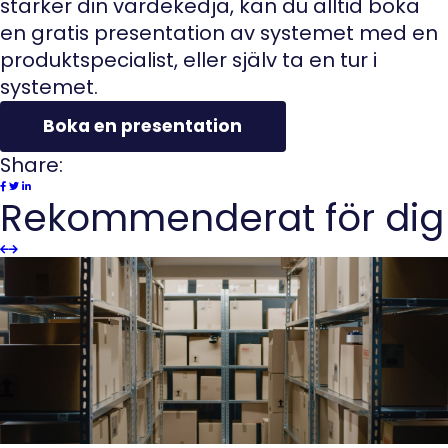
stärker din värdekedja, kan du alltid boka
en gratis presentation av systemet med en
produktspecialist, eller själv ta en tur i
systemet.
Boka en presentation
Share:
Rekommenderat för dig
Slider
Slider
Previous
next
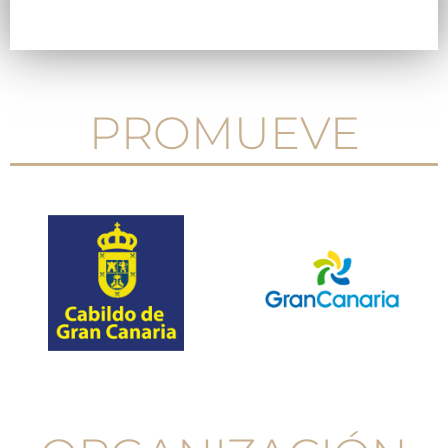
PROMUEVE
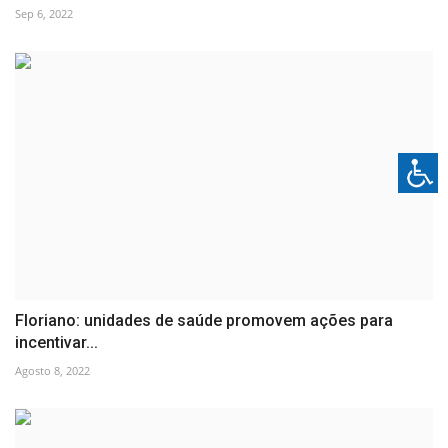
Sep 6, 2022
Floriano: unidades de saúde promovem ações para
incentivar...
Agosto 8, 2022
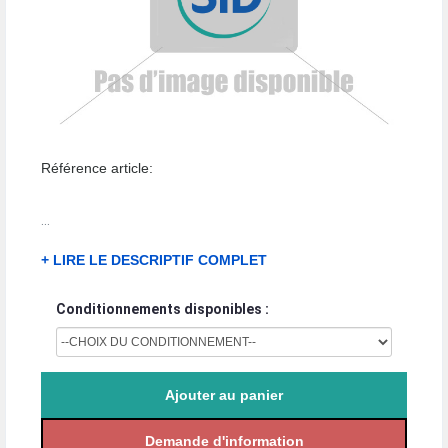
Référence article:
...
+ LIRE LE DESCRIPTIF COMPLET
Conditionnements disponibles :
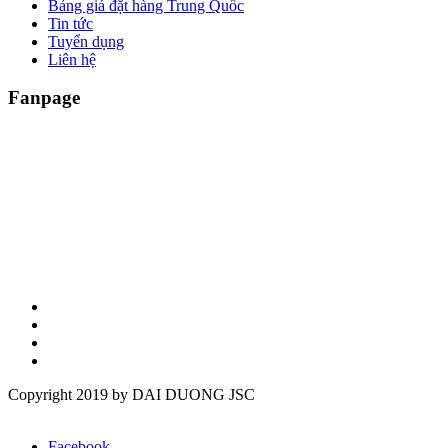
Bảng giá đặt hàng Trung Quốc
Tin tức
Tuyển dụng
Liên hệ
Fanpage
Copyright 2019 by DAI DUONG JSC
Facebook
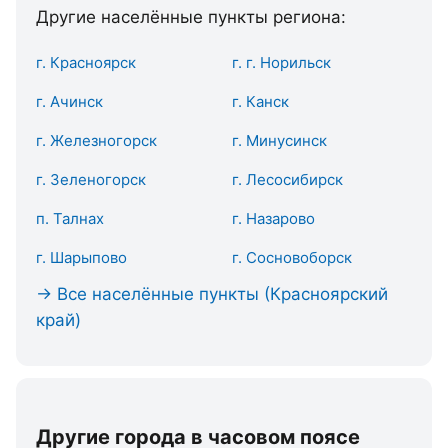
Другие населённые пункты региона:
г. Красноярск
г. г. Норильск
г. Ачинск
г. Канск
г. Железногорск
г. Минусинск
г. Зеленогорск
г. Лесосибирск
п. Талнах
г. Назарово
г. Шарыпово
г. Сосновоборск
→ Все населённые пункты (Красноярский
край)
Другие города в часовом поясе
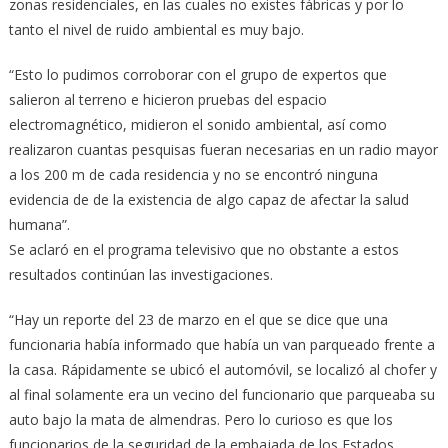
zonas residenciales, en las cuales no existes fábricas y por lo
tanto el nivel de ruido ambiental es muy bajo.
“Esto lo pudimos corroborar con el grupo de expertos que
salieron al terreno e hicieron pruebas del espacio
electromagnético, midieron el sonido ambiental, así como
realizaron cuantas pesquisas fueran necesarias en un radio mayor
a los 200 m de cada residencia y no se encontró ninguna
evidencia de de la existencia de algo capaz de afectar la salud
humana”.
Se aclaró en el programa televisivo que no obstante a estos
resultados continúan las investigaciones.
“Hay un reporte del 23 de marzo en el que se dice que una
funcionaria había informado que había un van parqueado frente a
la casa. Rápidamente se ubicó el automóvil, se localizó al chofer y
al final solamente era un vecino del funcionario que parqueaba su
auto bajo la mata de almendras. Pero lo curioso es que los
funcionarios de la seguridad de la embajada de los Estados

------------------------------------

What needs to be done:
Each line in the material above that mentions the word "ambiental" must be copied.

Result for this task:
tanto el nivel de ruido ambiental es muy bajo.
electromagnético, midieron el sonido ambiental, así como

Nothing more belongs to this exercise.